> _Task requirements_:
For each line of the data below that contains "Niko", return that line.

=== Exercise input ===

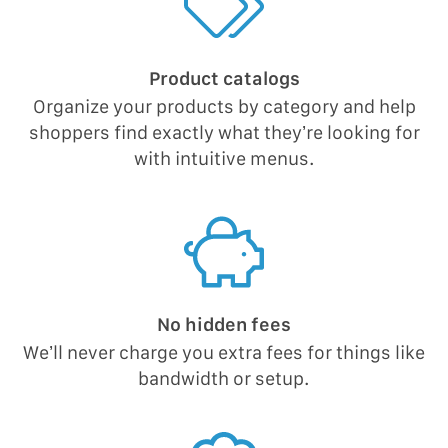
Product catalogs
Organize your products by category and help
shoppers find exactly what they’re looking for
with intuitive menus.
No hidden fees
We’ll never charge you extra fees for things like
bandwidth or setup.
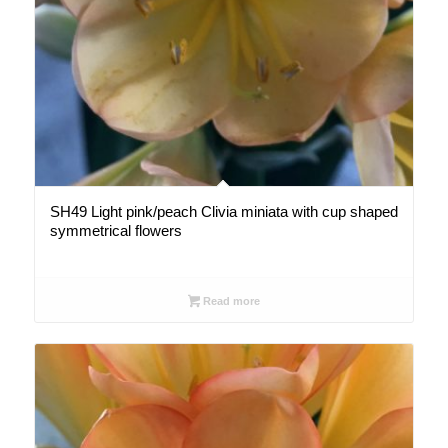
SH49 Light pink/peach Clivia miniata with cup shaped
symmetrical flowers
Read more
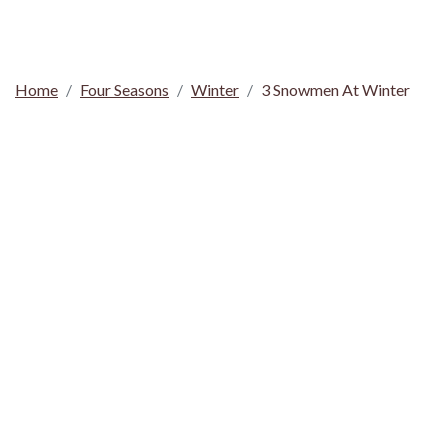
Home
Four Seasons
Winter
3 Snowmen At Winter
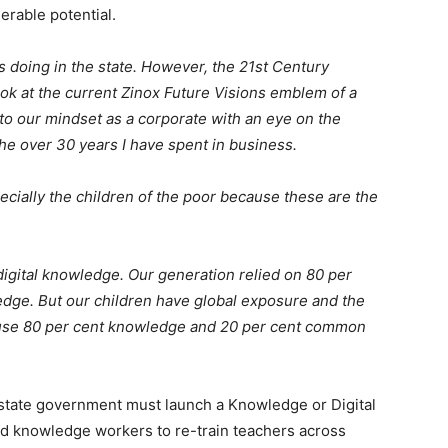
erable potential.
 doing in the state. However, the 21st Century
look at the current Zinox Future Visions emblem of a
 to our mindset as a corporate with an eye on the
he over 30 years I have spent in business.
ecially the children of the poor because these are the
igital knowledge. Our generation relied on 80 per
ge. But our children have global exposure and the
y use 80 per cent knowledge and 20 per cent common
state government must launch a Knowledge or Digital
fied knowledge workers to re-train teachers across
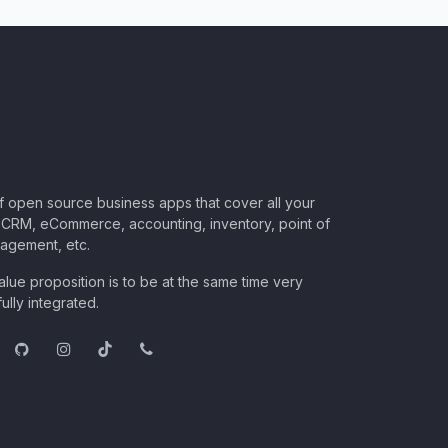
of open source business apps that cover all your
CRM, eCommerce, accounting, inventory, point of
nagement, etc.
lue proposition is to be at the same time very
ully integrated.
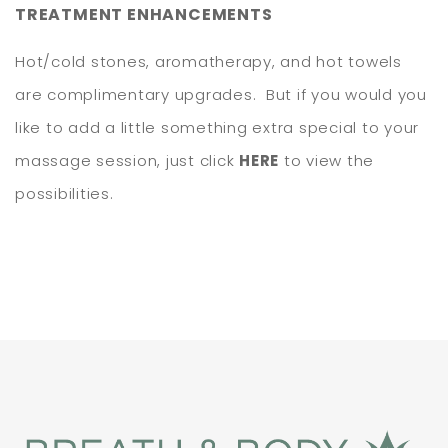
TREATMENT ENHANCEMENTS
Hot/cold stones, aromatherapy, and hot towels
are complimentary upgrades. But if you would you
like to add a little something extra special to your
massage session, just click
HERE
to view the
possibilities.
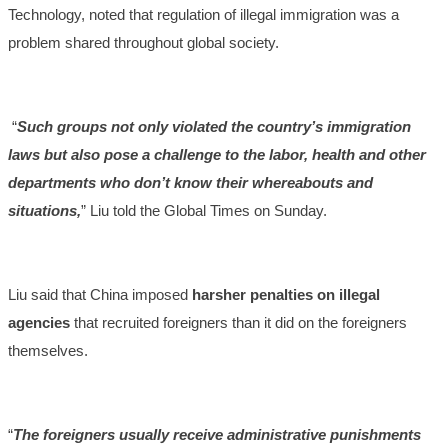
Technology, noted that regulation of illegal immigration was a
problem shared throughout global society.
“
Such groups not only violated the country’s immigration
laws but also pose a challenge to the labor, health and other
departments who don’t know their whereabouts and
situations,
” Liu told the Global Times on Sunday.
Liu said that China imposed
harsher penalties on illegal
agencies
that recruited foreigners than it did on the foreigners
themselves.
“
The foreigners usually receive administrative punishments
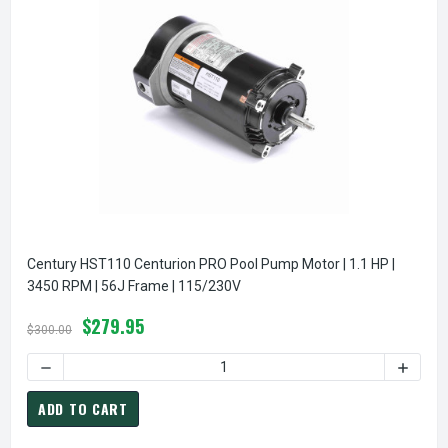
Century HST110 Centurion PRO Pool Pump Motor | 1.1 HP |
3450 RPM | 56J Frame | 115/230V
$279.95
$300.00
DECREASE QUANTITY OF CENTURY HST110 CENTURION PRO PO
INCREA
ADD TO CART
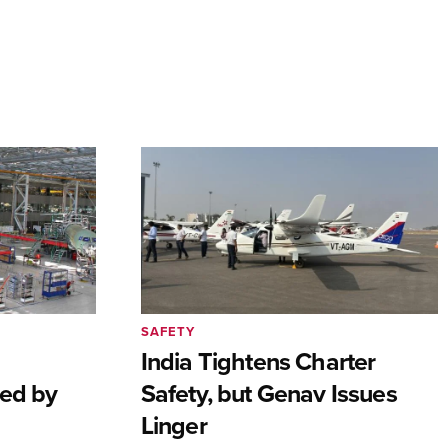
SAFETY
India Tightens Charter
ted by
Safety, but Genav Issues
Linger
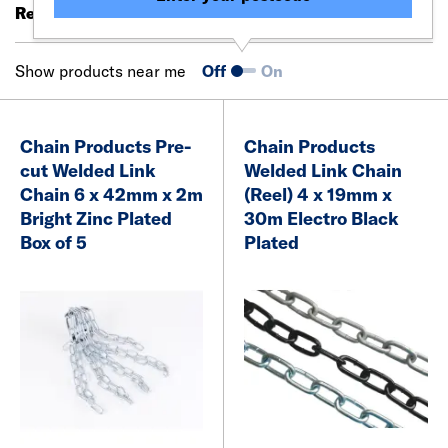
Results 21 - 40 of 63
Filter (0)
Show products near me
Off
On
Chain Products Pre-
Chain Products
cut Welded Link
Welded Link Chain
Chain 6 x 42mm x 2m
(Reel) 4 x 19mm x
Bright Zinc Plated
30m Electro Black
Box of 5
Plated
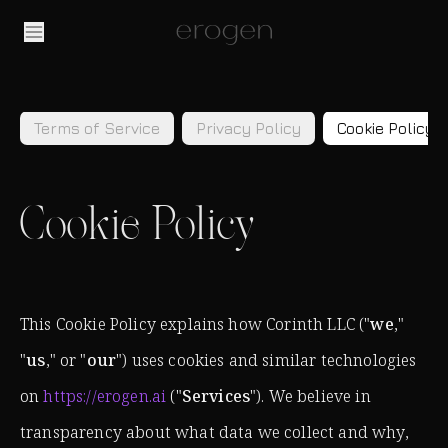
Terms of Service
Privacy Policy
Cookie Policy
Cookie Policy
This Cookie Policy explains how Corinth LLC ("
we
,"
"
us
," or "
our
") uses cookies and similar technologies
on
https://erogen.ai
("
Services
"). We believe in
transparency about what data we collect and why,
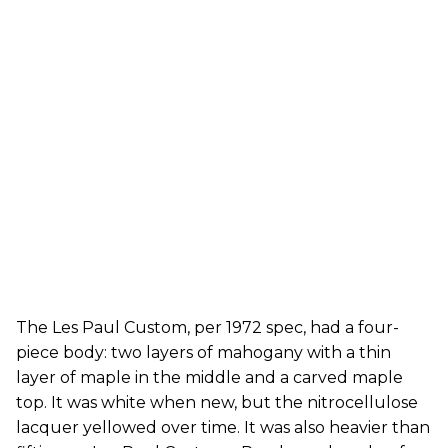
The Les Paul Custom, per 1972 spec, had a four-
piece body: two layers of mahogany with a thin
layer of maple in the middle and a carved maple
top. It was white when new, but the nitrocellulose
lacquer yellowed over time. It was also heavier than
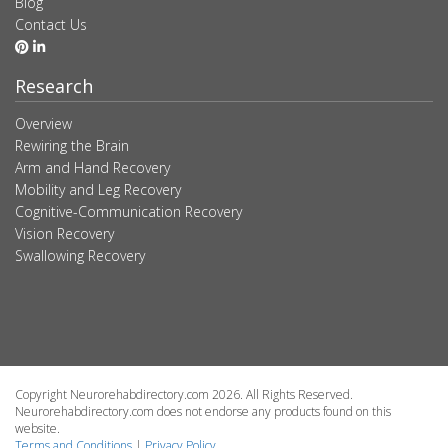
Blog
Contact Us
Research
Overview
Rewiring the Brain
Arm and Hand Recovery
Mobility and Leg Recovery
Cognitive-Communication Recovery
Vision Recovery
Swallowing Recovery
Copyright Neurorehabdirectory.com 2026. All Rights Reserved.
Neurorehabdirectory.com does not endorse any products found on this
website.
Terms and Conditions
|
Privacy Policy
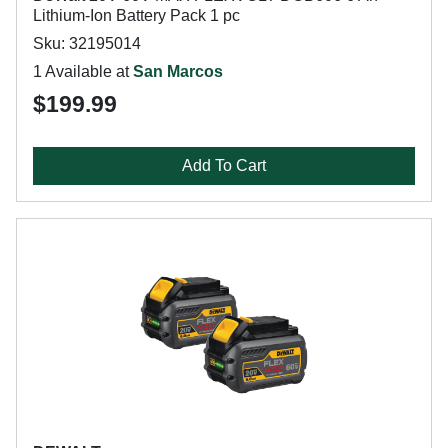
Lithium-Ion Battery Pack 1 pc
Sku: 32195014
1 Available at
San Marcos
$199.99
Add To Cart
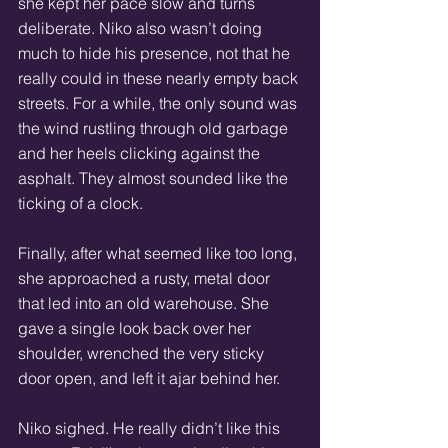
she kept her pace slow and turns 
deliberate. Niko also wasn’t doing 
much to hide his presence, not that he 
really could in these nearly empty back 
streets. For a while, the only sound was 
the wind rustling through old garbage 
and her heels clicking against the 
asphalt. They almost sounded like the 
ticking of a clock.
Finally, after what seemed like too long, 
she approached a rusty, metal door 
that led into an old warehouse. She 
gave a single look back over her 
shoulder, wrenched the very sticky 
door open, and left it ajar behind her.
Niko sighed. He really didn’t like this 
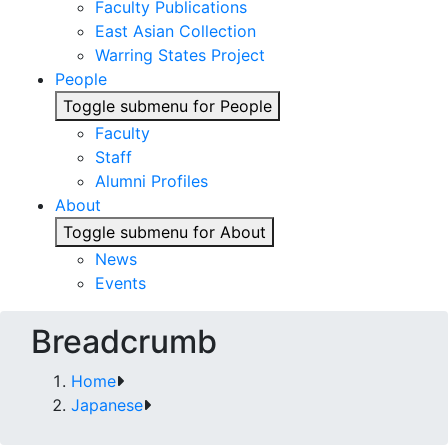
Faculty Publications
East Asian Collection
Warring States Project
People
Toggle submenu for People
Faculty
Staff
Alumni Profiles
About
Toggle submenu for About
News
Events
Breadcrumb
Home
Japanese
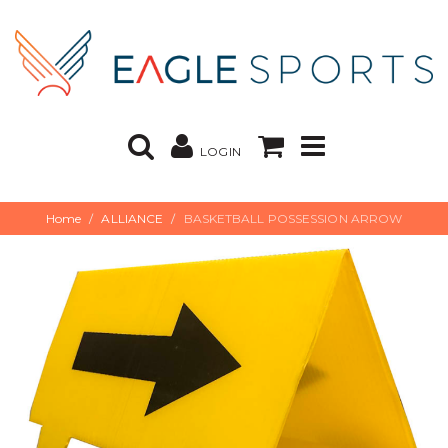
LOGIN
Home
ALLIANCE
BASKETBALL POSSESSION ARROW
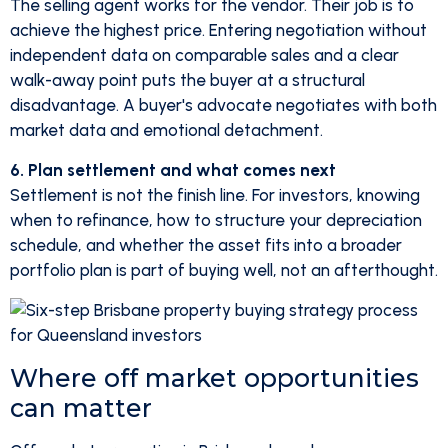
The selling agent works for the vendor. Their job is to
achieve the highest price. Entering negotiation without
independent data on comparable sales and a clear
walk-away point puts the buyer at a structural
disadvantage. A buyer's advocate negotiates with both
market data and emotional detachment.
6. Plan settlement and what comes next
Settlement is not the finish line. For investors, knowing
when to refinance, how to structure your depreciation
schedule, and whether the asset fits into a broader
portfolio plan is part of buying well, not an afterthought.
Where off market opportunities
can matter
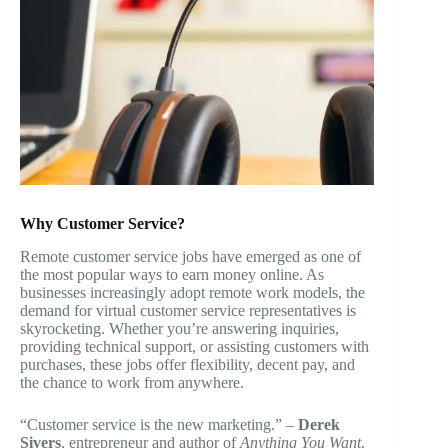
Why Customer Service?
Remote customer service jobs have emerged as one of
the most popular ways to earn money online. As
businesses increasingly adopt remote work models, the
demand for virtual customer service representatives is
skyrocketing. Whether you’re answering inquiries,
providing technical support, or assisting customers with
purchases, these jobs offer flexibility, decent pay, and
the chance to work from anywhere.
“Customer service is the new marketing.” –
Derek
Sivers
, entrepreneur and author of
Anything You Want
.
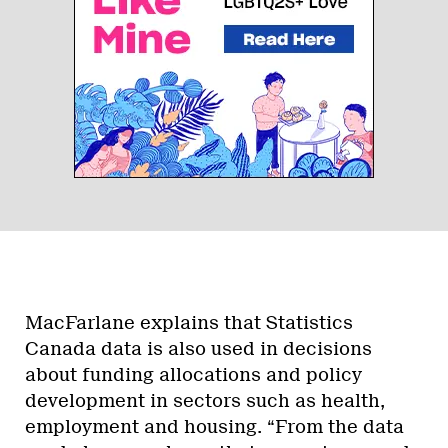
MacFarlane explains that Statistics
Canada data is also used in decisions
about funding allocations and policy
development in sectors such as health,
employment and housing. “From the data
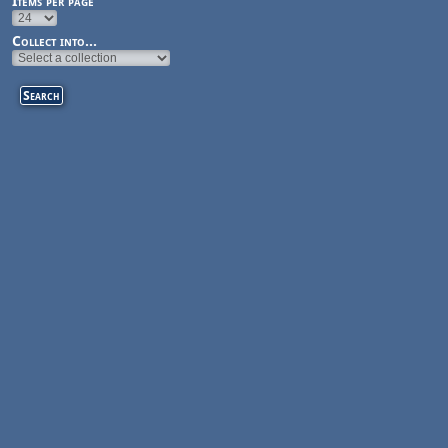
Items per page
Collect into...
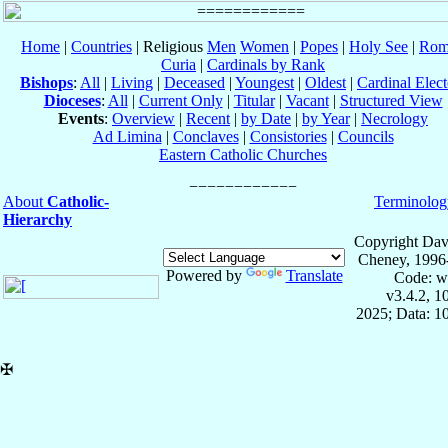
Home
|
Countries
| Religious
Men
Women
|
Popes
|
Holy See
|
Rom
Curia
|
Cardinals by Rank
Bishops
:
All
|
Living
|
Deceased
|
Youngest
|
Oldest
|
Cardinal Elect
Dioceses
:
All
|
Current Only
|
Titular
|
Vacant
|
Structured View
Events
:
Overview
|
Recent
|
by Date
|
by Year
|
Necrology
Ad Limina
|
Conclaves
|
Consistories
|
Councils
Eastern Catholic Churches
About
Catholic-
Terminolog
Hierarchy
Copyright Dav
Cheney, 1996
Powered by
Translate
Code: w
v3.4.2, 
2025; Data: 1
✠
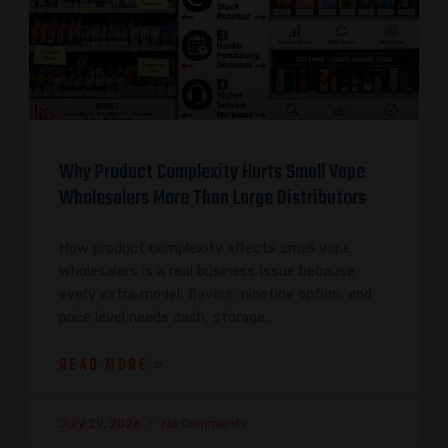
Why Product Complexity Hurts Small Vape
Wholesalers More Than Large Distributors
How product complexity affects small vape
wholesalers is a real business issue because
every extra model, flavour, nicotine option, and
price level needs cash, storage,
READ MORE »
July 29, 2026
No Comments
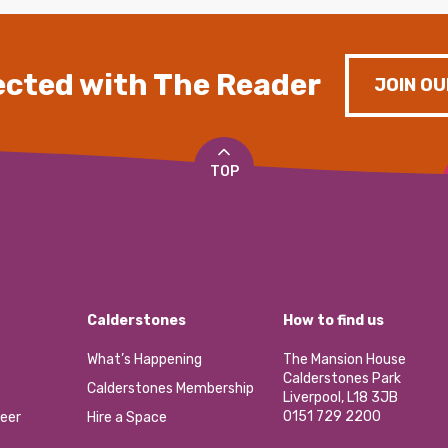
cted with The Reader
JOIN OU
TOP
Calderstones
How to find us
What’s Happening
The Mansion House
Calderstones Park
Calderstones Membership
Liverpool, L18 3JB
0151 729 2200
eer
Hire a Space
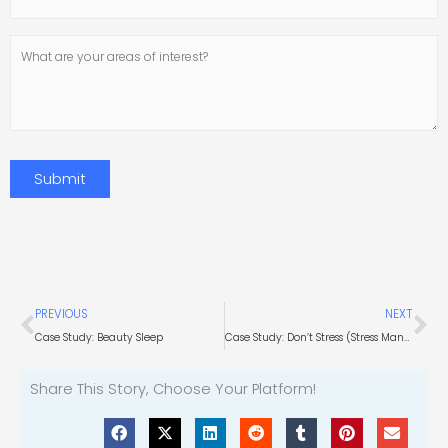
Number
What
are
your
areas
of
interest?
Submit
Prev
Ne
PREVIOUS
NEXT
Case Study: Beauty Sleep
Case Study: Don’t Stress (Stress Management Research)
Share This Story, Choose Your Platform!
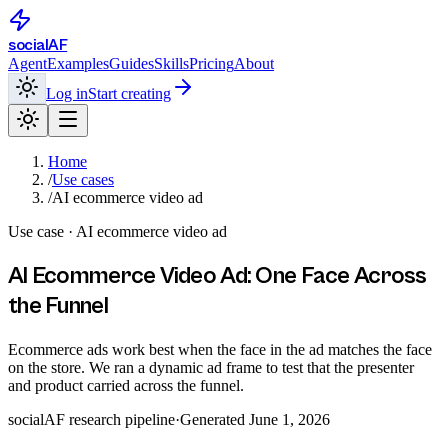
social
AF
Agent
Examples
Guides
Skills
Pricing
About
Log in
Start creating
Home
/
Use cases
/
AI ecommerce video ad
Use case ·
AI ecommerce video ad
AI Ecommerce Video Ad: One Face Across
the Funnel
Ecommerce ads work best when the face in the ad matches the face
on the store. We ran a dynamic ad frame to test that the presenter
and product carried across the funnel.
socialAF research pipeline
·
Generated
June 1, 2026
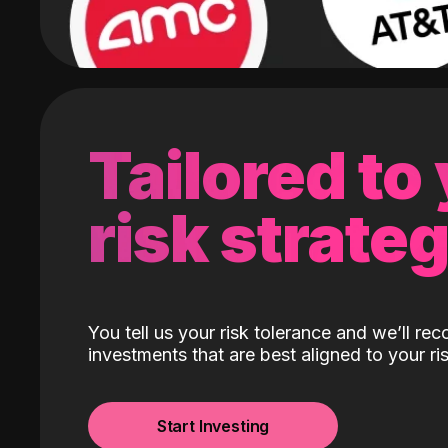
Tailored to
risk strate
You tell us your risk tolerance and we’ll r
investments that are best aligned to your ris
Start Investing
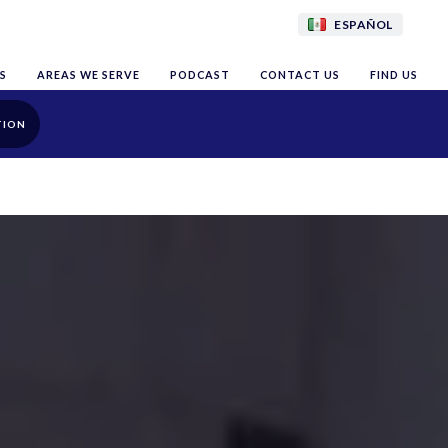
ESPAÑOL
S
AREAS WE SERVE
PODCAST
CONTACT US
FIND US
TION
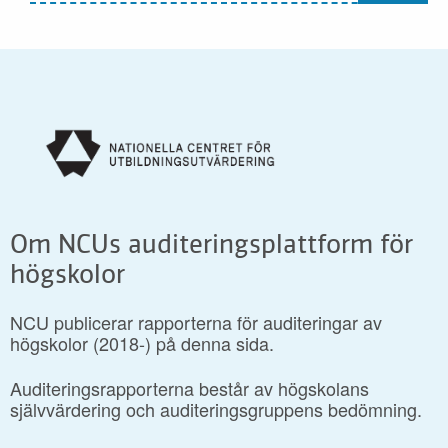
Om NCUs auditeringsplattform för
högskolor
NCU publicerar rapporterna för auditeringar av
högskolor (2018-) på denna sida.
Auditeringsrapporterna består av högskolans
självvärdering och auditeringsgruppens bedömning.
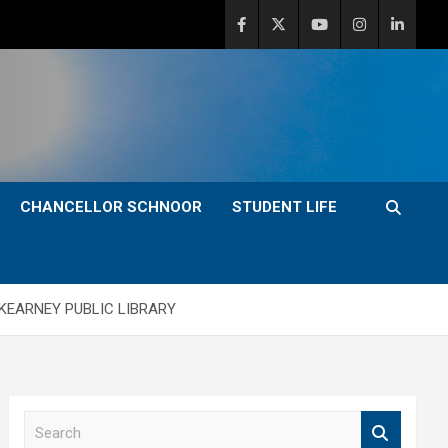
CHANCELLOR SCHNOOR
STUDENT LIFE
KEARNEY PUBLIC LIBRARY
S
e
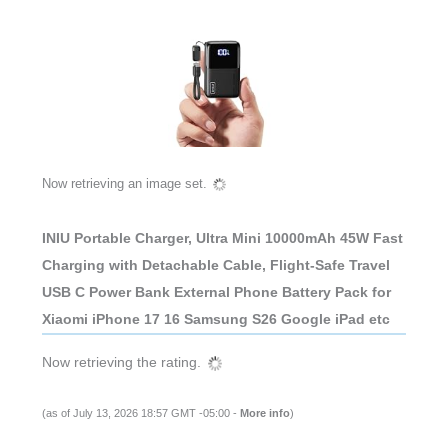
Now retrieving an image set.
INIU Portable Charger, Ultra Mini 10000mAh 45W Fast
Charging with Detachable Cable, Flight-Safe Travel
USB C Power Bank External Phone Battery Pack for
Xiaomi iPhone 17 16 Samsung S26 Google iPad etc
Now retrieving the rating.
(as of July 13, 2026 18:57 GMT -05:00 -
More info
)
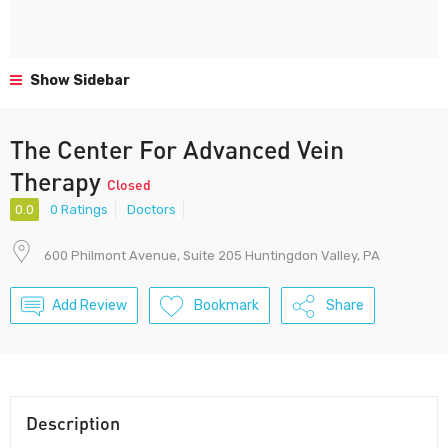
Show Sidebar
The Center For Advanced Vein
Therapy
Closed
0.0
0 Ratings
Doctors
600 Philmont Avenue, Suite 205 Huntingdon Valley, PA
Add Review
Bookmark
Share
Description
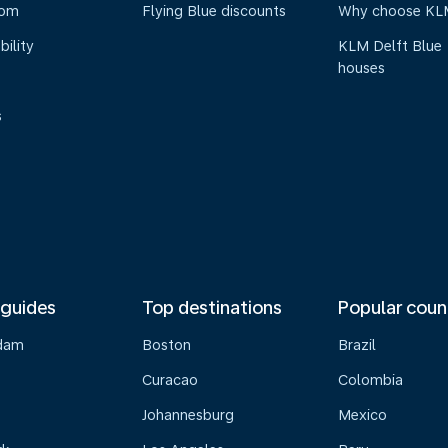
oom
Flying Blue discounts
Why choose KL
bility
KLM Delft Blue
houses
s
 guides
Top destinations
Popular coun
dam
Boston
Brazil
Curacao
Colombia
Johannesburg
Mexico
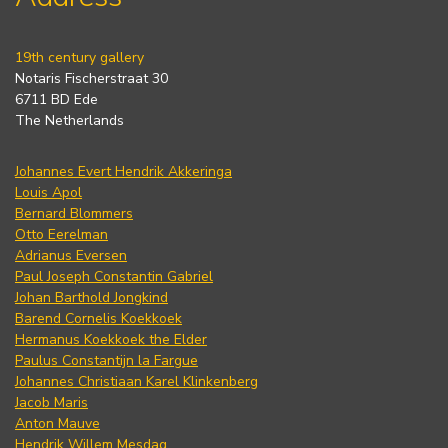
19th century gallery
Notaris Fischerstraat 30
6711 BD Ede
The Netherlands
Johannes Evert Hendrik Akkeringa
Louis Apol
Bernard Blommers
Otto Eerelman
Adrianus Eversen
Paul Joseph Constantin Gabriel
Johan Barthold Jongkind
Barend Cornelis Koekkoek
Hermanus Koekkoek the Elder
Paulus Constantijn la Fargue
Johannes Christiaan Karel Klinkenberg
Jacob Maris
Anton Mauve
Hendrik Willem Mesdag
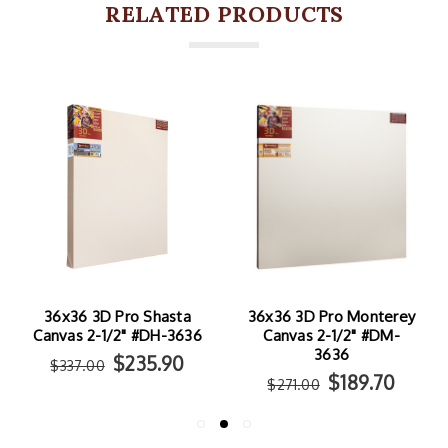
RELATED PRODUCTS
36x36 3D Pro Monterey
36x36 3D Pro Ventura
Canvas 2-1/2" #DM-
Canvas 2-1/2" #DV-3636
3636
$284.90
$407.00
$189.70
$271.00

===

> _Exercise response_:
deliberate. Niko also wasn’t doing 
Niko sighed. He really didn’t like this 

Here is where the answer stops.